Concern FastAPI (Transport) Planner/Coordinator (Orchestration)
Parse HTTP requests ✅ Yes ❌ No
Extract headers/payload ✅ Yes ❌ No
Authenticate X-Token ✅ Yes ❌ No
Enforce budget ceiling ✅ Yes ❌ No
Propagate trace_id ✅ Yes (to context) ✅ Yes (across agents)
Serialize to JSON/SSE ✅ Yes ❌ No
Rank tools by goal ❌ No ✅ Yes (PlannerAgent)
Select workers ❌ No ✅ Yes (CoordinatorAgent)
Execute tools ❌ No ✅ Yes (WorkerAgent)
Search memory ❌ No ✅ Yes (VectorMemory)
Apply profile isolation ❌ No ✅ Yes (ToolRegistry sandboxing)

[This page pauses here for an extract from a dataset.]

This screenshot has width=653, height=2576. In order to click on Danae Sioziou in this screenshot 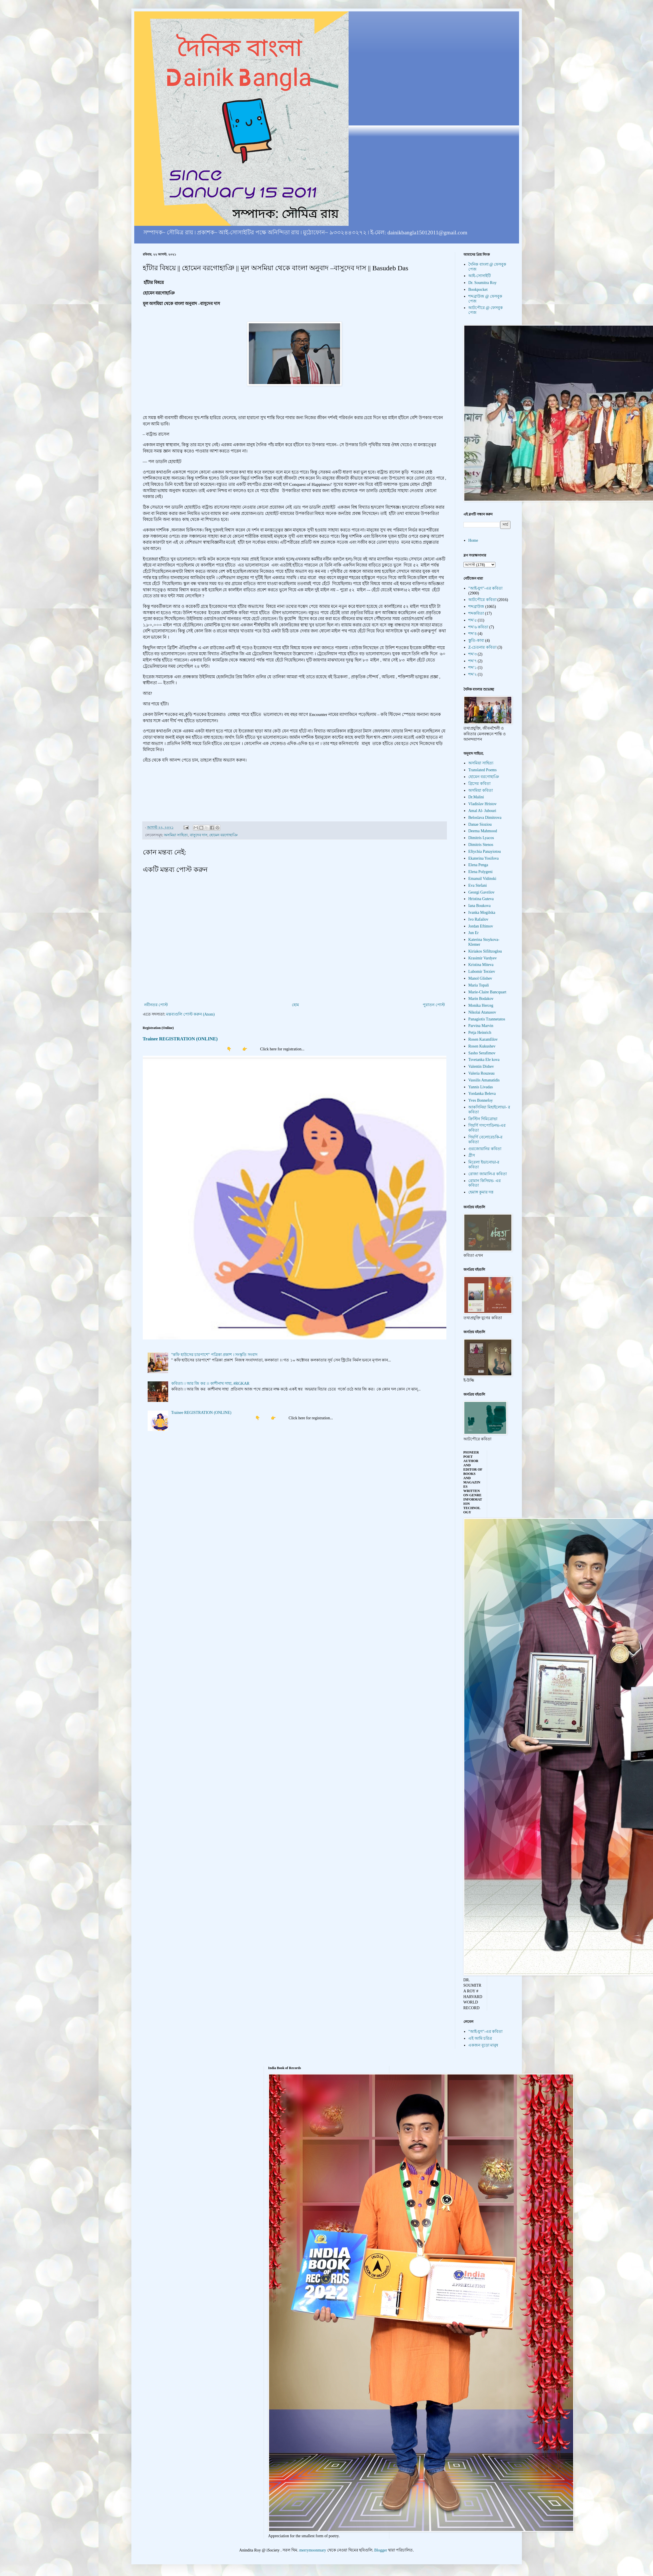 , I will do `click(480, 824)`.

🛡️ Security & Isolation Boundaries

FastAPI's Role in Security

Cross-Cutting Security (FastAPI):

  • ✅ Authentication (X-Token validation)
  • ✅ Budget enforcement (AGENT_BUDGET_CEILING)
  • ✅ Rate limiting (429 responses)
  • ✅ CORS middleware (for web clients)

Domain Security (Orchestration):

  • ✅ Profile isolation (VectorMemory, ToolRegistry)
  • ✅ Tool allowlisting (only cuga.modular.tools.*)
  • ✅ Sandbox profiles (py/node slim/full, read-only mounts)
  • ✅ Budget tracking (per tool execution)

Boundary:

  • FastAPI enforces who can call (auth) and how much (budget ceiling)
  • Orchestration enforces what can run (tool allowlist) and where (sandbox profiles)

🧪 Testing Implications

Test FastAPI Layer Separately

# Test transport concerns (FastAPI endpoints)
def test_plan_endpoint_authentication():
    response = client.post("/plan", json={"goal": "test"})
    assert response.status_code == 401  # No token

def test_plan_endpoint_budget_exceeded():
    response = client.post("/plan", 
                           json={"goal": "test"},
                           headers={"X-Token": token, "X-Budget-Spent": "200"})
    assert response.status_code == 429

def test_plan_endpoint_delegates_to_planner():
    with patch("cuga.planner.core.Planner.plan") as mock_plan:
        mock_plan.return_value = [PlanStep(tool="echo", params={})]
        response = client.post("/plan", json={"goal": "test"}, 
                               headers={"X-Token": token})
        assert response.status_code == 200
        mock_plan.assert_called_once()

Test Orchestration Layer Separately

# Test orchestration logic (Planner, Coordinator, Workers)
def test_planner_ranks_tools_by_similarity():
    planner = PlannerAgent(registry, memory, config)
    plan = planner.plan("search flights")
    assert plan.steps[0].tool == "search_flights"  # Highest score

def test_coordinator_round_robin_worker_selection():
    coordinator = CoordinatorAgent(planner, [worker1, worker2], memory)
    result1 = coordinator.dispatch("goal1")
    result2 = coordinator.dispatch("goal2")
    # Verify worker1 then worker2 selected

Key Point: FastAPI tests focus on transport concerns (auth, budget, serialization); orchestration tests focus on planning/coordination logic (tool ranking, worker selection).


📚 Related Documentation


✅ Summary: FastAPI's Canonical Role

FastAPI IS:

  • ✅ HTTP/SSE transport layer
  • ✅ Authentication and budget enforcement (middleware)
  • ✅ Request/response serialization
  • ✅ Trace propagation hook (context vars)
  • ✅ Thin adapter between HTTP and orchestration

FastAPI IS NOT:

  • ❌ Orchestrator (does not plan or coordinate)
  • ❌ Planner (does not rank tools or search memory)
  • ❌ Worker (does not execute tools)
  • ❌ Registry (does not resolve tools)
  • ❌ Memory (does not store/search context)

Golden Rule:

If it's not about HTTP transport, auth, or budget enforcement, it doesn't belong in FastAPI.

All planning, coordination, execution, memory, and tool resolution logic MUST live in dedicated orchestration components (Planner, Coordinator, Worker, ToolRegistry, VectorMemory).


For questions or architectural clarifications, see CONTRIBUTING.md.